I recently finished reading Deadpool #26 – 28 and I have to say that they are better than the previous few issues. I have written many times that Deadpool is a character that is very unique and that readers either love him or hate him. There really is no middle ground with Deadpool, which, well, is just another facet of his character.
These issues all focus on Deadpool’s personality. While there have been plenty of issues in the past that have emphasized Deadpool’s comic relief and his mercenary skills, these issues present insight into the background and development of his personality. Sure, we all know that Deadpool has been genetically-enhanced and used as a tool. But these issues take a quick look at why Deadpool is as “insane” as he seems to be.
Issue #26 was actually somewhat heart-tugging, particularly with the Ghost Rider being part of it. Deadpool leaves Las Vegas (and the “job” that he had taken on there). As he leaves, the Ghost Rider chains up Deadpool and hauls him out into the desert. The Ghost Rider, in these frames, is drawn very nicely – just as imposing, hardcore, and scary as he ought to look. The Ghost Rider attempts to use the Penance Stare on Deadpool, but it knocks Deadpool out and it changes the Ghost Rider into Johnny Blaze – who is confused as heck.
The next pages of the story show how Deadpool, as a youth, tried to hang himself, but gets selected into Oscar Zero – a clandestine group operating under the CIA. They want to use Deadpool as a mercenary. Eventually its discovered that Wade has thirty-four tumors and they present him the option of going to Canada to take part in a “project” that might help him. The next frames show Wade strapped to a table and screaming in pain like some sort of Frankenstein. When Wade regains consciousness in the desert – he punches Johnny. He asks him: “You’re the Ghost Rider?” Johnny replies: “Sometimes” and Wade responds: “Well, I’m Deadpool. All the time. An’ I don’t need to be reminded of it!”
Johnny asks Deadpool what he saw during the Penance Stare, and says that the Ghost Rider wanted Deadpool to see something, because if it had wanted him dead, Deadpool would be dead. Deadpool asks Johnny if he thinks Deadpool deserves to die… Johnny says “yeah,” and Deadpool thanks him.
In issue #27, there are several flashbacks to Wade as child. Wade is watching the news and he clearly idolizes Captain America.
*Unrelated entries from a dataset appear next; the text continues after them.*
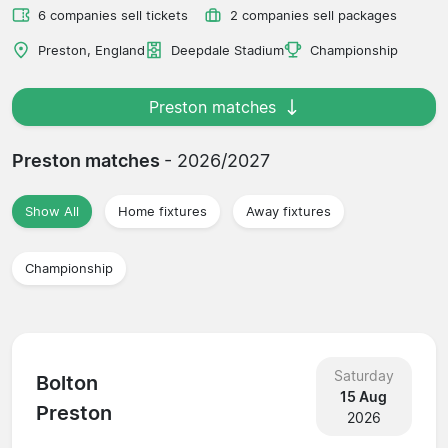
6 companies sell tickets
2 companies sell packages
Preston, England
Deepdale Stadium
Championship
Preston matches
Preston matches
- 2026/2027
Show All
Home fixtures
Away fixtures
Championship
Saturday
Bolton
15 Aug
Preston
2026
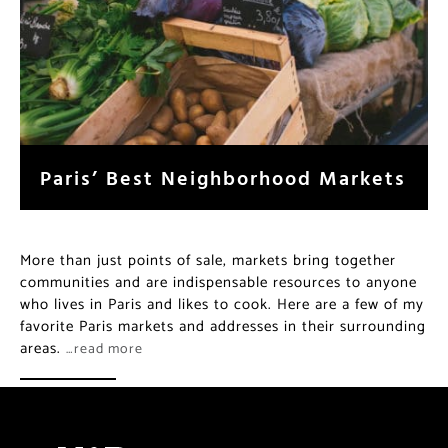
Paris’ Best Neighborhood Markets
More than just points of sale, markets bring together
communities and are indispensable resources to anyone
who lives in Paris and likes to cook. Here are a few of my
favorite Paris markets and addresses in their surrounding
areas.
…read more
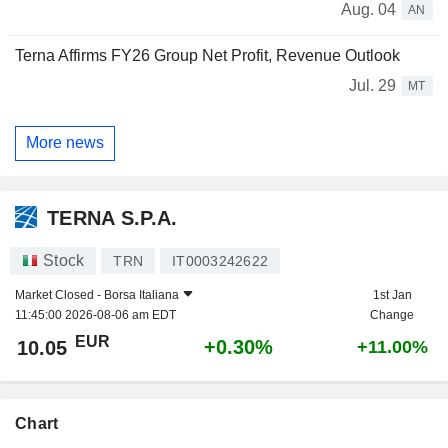
Aug. 04
AN
Terna Affirms FY26 Group Net Profit, Revenue Outlook
Jul. 29
MT
More news
TERNA S.P.A.
Stock
TRN
IT0003242622
Market Closed -
Borsa Italiana
1st Jan
11:45:00 2026-08-06 am EDT
Change
EUR
+0.30%
10.05
+11.00%
Chart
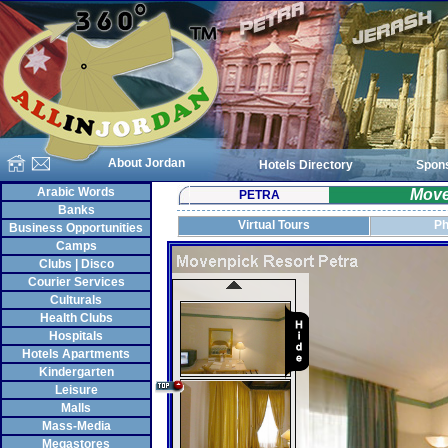
About Jordan
Hotels Directory
Spon
Arabic Words
Move
PETRA
Banks
Virtual Tours
Ph
Business Opportunities
Camps
Clubs | Disco
Courier Services
Culturals
Health Clubs
Hospitals
Hotels Apartments
Kindergarten
Leisure
Malls
Mass-Media
Megastores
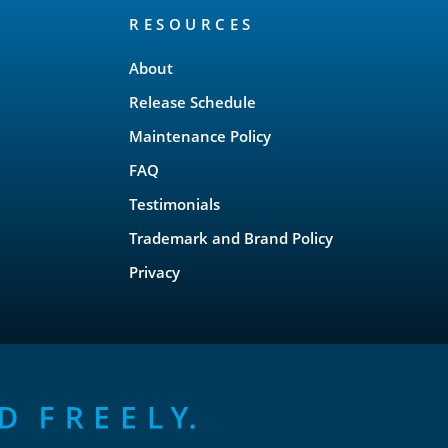
RESOURCES
About
Release Schedule
Maintenance Policy
FAQ
Testimonials
Trademark and Brand Policy
Privacy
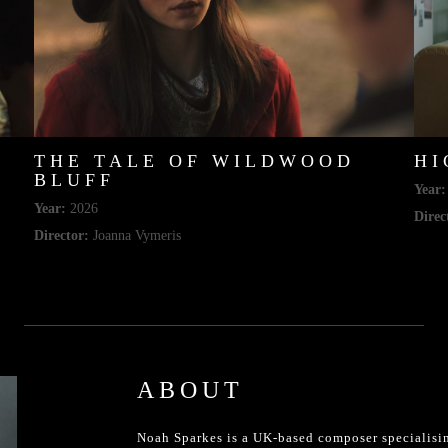
THE TALE OF WILDWOOD
HI
BLUFF
Year:
Year:
2026
Direc
Director:
Joanna Vymeris
ABOUT
Noah Sparkes is a UK-based composer specialisin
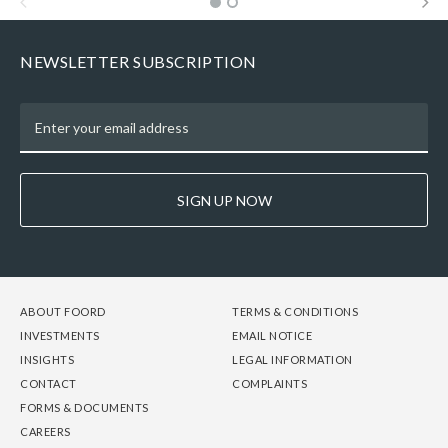
NEWSLETTER SUBSCRIPTION
SIGN UP NOW
FOOTER
FOOTER
FOOTER
ABOUT FOORD
TERMS & CONDITIONS
-
-
-
INVESTMENTS
EMAIL NOTICE
COLUMN
COLUMN
COLUMN
INSIGHTS
LEGAL INFORMATION
1
2
3
CONTACT
COMPLAINTS
FORMS & DOCUMENTS
CAREERS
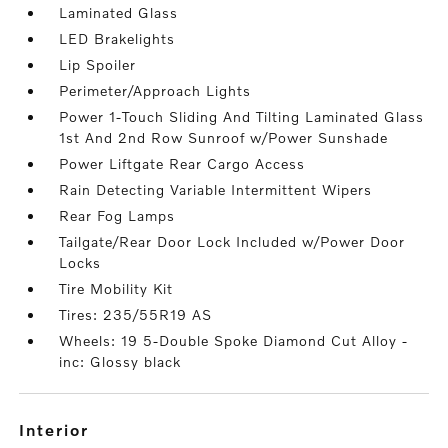
Laminated Glass
LED Brakelights
Lip Spoiler
Perimeter/Approach Lights
Power 1-Touch Sliding And Tilting Laminated Glass
1st And 2nd Row Sunroof w/Power Sunshade
Power Liftgate Rear Cargo Access
Rain Detecting Variable Intermittent Wipers
Rear Fog Lamps
Tailgate/Rear Door Lock Included w/Power Door
Locks
Tire Mobility Kit
Tires: 235/55R19 AS
Wheels: 19 5-Double Spoke Diamond Cut Alloy -
inc: Glossy black
interior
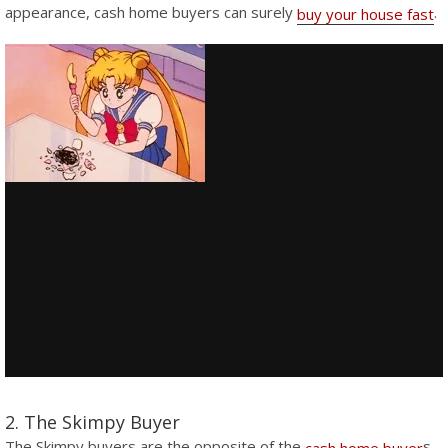
appearance, cash home buyers can surely
.
buy your house fast
2. The Skimpy Buyer
The Skimpy buyers are the opposite of the
s.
His father, however, tells him harshly that he won’t be just like Captain America and that he should stop dreaming. In issue #28, Dr. Bong, the evil villain of the storyarc, tells his underlings that Deadpool used to be a psychiatric patient of his. He says that if there’s one thing that Deadpool hates more than himself, its his friends. Throughout the issue we see Deadpool not understanding the circumstances that he is in, but reacting with anger when his so-called friends are just trying to use him.
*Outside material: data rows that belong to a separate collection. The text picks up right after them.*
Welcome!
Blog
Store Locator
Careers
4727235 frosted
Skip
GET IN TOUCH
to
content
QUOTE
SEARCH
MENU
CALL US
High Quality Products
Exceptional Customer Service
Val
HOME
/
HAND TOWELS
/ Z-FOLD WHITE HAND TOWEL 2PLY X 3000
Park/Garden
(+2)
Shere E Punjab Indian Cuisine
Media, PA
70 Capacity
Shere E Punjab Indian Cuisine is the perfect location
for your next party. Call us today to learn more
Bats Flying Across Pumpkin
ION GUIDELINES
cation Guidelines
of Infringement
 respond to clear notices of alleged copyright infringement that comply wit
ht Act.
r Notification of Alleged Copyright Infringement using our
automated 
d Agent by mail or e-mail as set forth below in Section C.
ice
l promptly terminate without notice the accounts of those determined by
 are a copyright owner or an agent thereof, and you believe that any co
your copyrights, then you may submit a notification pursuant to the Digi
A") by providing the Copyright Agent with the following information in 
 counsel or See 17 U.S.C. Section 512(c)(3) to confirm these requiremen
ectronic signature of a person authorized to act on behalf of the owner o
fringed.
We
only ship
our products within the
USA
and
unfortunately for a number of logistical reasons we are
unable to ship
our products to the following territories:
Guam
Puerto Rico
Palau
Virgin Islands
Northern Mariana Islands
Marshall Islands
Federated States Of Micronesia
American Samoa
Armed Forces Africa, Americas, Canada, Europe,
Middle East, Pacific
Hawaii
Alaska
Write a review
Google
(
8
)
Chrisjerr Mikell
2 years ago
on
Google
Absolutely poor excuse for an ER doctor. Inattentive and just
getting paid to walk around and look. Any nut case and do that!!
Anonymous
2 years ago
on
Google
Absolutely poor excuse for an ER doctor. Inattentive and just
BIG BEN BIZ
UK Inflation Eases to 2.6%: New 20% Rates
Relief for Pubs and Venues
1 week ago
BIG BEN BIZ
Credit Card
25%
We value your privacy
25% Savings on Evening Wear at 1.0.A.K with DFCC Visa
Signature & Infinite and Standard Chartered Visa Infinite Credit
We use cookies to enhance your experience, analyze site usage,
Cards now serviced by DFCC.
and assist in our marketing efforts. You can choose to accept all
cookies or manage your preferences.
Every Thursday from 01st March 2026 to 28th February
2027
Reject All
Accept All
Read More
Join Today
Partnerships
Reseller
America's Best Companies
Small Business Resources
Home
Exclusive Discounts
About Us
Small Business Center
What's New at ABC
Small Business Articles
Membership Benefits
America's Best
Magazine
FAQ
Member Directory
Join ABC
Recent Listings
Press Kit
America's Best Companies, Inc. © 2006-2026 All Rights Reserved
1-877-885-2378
The conversation continues as Dr. Bong explains that Deadpool’s advantage is not that he isn’t afraid to die, but that he does fear living.
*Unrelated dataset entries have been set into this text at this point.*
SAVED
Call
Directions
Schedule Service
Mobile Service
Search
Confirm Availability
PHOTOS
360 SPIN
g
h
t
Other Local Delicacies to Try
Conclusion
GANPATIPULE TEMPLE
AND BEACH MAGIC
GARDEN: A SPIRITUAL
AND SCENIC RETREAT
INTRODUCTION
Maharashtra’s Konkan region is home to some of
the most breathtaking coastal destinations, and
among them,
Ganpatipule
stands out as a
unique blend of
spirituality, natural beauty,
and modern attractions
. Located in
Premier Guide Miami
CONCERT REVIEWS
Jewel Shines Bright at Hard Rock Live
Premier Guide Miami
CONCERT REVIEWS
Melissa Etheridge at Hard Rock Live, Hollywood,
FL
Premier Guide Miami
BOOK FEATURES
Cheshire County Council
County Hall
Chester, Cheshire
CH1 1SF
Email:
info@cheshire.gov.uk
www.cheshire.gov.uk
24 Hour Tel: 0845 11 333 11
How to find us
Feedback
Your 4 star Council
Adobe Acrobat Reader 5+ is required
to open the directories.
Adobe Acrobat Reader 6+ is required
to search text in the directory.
While these aren’t the most amusing of Deadpool issues, they are significant because the backstory of Deadpool is seen from an angle that is not too often presented. Most of Deadpool’s mental issues are not his own fault; he is insane, but not because of any of his own faults. In fact, the sense that I got reading these issues is that if Deadpool has a main fault – its that he is too trusting. He trusted every person who got involved with him and the majority were just trying to use him. Deadpool’s inability to distinguish between friend and foe is a major concept used in his character development. In fact, throughout all of the recent Deadpool titles, his inability to comprehend friendship is at the root of his problems. Looking ahead to issue #29, I expect to see the same psychological subtleties in the storyline.